I voted Remain not because I like the EU, but because the best thing to do in the build up to the referendum was to promote the Remain campaign and vote accordingly for there is no doubt that the Leave campaign was characterised by xenophobia and racism. This time, one should clearly have voted to stay in, but if the Left were stronger in the UK – if for example there was a socialist government in power – I would have likely voted Leave in order to encourage a certain political distancing from neoliberal policy-making. Now the highly-controversial decision to leave has been made, perhaps there can be a more open conversation about the vast problems with the EU itself, which are explicit, and indeed some of the shortfalls of Tillmans’ campaign which was, frankly, starry-eyed bourgeois propaganda at its best.

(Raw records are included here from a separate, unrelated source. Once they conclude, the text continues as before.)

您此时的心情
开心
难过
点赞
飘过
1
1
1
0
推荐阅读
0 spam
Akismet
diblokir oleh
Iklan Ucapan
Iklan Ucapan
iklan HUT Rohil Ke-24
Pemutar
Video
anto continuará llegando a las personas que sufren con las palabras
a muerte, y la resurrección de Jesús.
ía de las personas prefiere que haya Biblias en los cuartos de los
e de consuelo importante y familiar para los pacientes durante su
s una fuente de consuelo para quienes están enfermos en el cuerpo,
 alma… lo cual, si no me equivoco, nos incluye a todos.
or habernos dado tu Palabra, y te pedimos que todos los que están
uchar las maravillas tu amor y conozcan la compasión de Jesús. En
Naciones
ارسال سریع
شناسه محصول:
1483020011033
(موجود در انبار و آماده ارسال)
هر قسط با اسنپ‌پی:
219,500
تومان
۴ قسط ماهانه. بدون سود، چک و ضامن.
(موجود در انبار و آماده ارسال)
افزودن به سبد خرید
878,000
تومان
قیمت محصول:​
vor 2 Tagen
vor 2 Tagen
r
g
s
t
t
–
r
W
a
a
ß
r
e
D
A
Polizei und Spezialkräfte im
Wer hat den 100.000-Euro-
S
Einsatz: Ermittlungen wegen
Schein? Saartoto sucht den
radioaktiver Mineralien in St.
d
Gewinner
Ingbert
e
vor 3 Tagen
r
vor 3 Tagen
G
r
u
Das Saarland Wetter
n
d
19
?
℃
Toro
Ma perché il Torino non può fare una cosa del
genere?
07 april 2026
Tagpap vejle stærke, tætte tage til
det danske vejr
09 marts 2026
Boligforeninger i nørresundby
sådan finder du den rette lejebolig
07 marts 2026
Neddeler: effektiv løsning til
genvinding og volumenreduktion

There are perhaps three ways to consider Tillmans’ EU poster campaign, both positively but also necessarily from a critical perspective. The social sentiment is there in Tillmans’ accompanying text on his website. This is the pro-democracy nuts and bolts of the campaign. The sort of articulation for solidarity and democracy we can all support, led by an artist willing to use his profile to try and make an impact. This is what renders the endeavour a good idea at first glance. Second, there is the sense of the project appealing to artists and creative types through its visual identity, however typically superficial it may be. Yet, this is where the project comes unstuck, both in terms of to whom it attempts to speak, and the manner in which it uncritically selects its visual metaphors. Third, there is the political meaning of the project and the way in which it seems to visually and textually camouflage the lamentable nature of the EU, in favour of some distracting statements regarding the cultural and political successes of the union. One poster declares, “We are the European family”, while another states “What is lost is lost forever”. Some of the more successful catchlines are overshadowed by these overly trustful messages. If Germany is dad and France mum, why has the last year – to continue the familiar analogy – seen Greece grounded and offered no pudding? Perhaps the Greek child would have been better off in the long-term running away from home? Or perhaps more importantly the metaphor doesn’t work in the slightest? The idea that the EU is united in some unbreakable union of sibling or parental love is naive, and in fact betrays its own original sense of genuine humanitarian togetherness promoted at the time of its formation.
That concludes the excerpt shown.